Lucene Highlighter class: highlight different words in different colors

Lucene Highlighter class: highlight different words in different colors - lucene

Probably most people reading the title who know a bit about Lucene won't need much further explanation. NB I use Jython but I think most Java users will understand the Java equivalent...
It's a classic thing to want to do: you have more than one term in your search string... in Lucene terms this returns a BooleanQuery. Then you use something like this code to highlight (NB I am a Lucene newbie, this is all closely tweaked from Net examples):
yellow_highlight = SimpleHTMLFormatter( '<b style="background-color:yellow">', '</b>' )
green_highlight = SimpleHTMLFormatter( '<b style="background-color:green">', '</b>' )
...
stream = FrenchAnalyzer( Version.LUCENE_46 ).tokenStream( "both", StringReader( both ) )
scorer = QueryScorer( fr_query, "both" )
fragmenter = SimpleSpanFragmenter(scorer)
highlighter = Highlighter( yellow_highlight, scorer )
highlighter.setTextFragmenter(fragmenter)
best_fragments = highlighter.getBestTextFragments( stream, both, True, 5 )
if best_fragments:
for best_frag in best_fragments:
print "=== best frag: %s, type %s" % ( best_frag, type( best_frag ))
html_text += "&bull %s<br>\n" % unicode( best_frag )
... and then the html_text is put in a JTextPane for example.
But how would you make the first word in your query highlight with a yellow background and the second word highlight with a green background?

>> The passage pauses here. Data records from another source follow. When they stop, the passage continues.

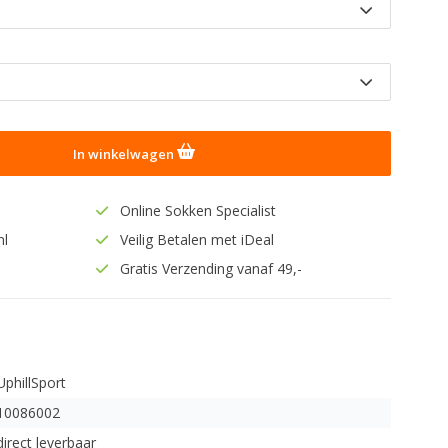
In winkelwagen
Online Sokken Specialist
nl
Veilig Betalen met iDeal
Gratis Verzending vanaf 49,-
UphillSport
10086002
direct leverbaar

I have tried to understand the various classes in org.apache.lucene.search... to no avail. So my only way of learning was googling. I couldn't find any clues...

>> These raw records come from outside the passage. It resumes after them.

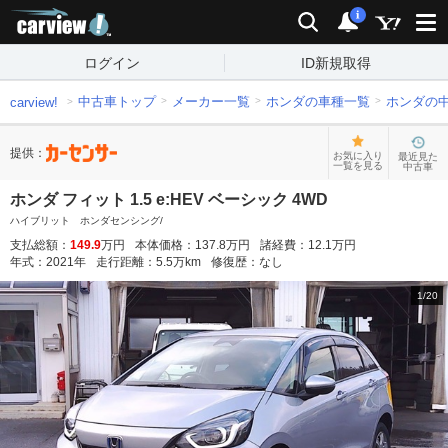
carview!
検索
通知
i
ログイン
ID新規取得
中古車トップ
メーカー一覧
ホンダの車種一覧
ホンダの
carview!
提供：
お気に入り
最近見た
一覧を見る
中古車
ホンダ フィット 1.5 e:HEV ベーシック 4WD
ハイブリット ホンダセンシング/
支払総額：
149.9
万円
本体価格：
137.8
万円
諸経費：
12.1
万円
年式：
2021
年
走行距離：
5.5
万km
修復歴：
なし
1
/
20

I asked this question four years ago... At the time I did manage to implement a solution using javax.swing.text.html.HTMLDocument. There's also the interface org.w3c.dom.html.HTMLDocument in the standard Java library. This way is hard work.
But for anyone interested there's a far simpler solution. Taking advantage of the fact that Lucene's SimpleHTMLFormatter returns about the simplest imaginable "marked up" piece of text: chosen words are highlighted with the HTML B tag. That's it. It's not even a "proper" HTML fragment, just a String with <B>s and </B>s in it.
A multi-word query generates a BooleanQuery... from which you can extract multiple TermQuerys by going booleanQuery.clauses() ... getQuery()
I'm working in Groovy. The colouring I want to apply is console codes, as per BASH (or Cygwin). Other types of colouring can be worked out on this model.
So you set up a map before to hold your "markup details":
def markupDetails = [:]
Then for each TermQuery, you call this, with the same text param each time, stipulating a different colour param for each term. NB I'm using Lucene 6.
def createHighlightAndAnalyseMarkup( TermQuery tq, String text, String colour ) {
def termQueryScorer = new QueryScorer( tq )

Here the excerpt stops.